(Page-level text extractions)
════════
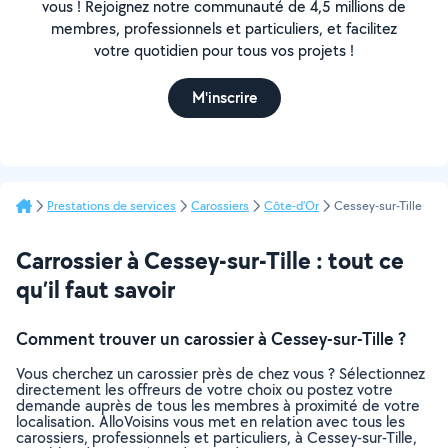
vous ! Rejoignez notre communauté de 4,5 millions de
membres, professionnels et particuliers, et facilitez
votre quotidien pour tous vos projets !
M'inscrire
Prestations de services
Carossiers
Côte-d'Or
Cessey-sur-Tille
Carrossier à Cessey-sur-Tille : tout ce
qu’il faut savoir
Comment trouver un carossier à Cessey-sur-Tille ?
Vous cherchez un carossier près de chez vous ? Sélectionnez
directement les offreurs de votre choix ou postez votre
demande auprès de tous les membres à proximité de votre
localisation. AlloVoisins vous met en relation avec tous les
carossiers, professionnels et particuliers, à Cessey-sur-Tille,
════════
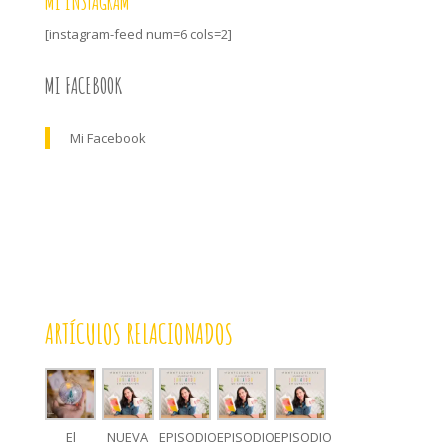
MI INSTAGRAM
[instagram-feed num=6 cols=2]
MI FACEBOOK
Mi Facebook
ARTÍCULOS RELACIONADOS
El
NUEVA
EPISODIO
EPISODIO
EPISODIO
════════
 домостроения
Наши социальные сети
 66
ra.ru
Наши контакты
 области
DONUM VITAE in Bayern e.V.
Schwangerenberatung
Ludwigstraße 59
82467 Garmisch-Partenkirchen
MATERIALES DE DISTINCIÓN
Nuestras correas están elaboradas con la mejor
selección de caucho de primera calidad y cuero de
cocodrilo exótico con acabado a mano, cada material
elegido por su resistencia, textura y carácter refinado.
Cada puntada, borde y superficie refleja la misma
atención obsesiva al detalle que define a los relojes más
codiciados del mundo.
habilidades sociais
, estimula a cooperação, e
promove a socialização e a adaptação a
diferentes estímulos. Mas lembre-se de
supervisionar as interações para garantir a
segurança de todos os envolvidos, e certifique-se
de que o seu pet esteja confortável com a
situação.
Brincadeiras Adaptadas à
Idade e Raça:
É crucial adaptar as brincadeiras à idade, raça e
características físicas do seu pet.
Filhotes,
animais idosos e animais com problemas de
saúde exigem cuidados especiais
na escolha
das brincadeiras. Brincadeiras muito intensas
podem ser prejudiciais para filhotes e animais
════════
• [Exercise brief]: Show, from the entries above, every line that includes the string "votre".

• [Result for this task]:
votre quotidien pour tous vos projets !
directement les offreurs de votre choix ou postez votre
demande auprès de tous les membres à proximité de votre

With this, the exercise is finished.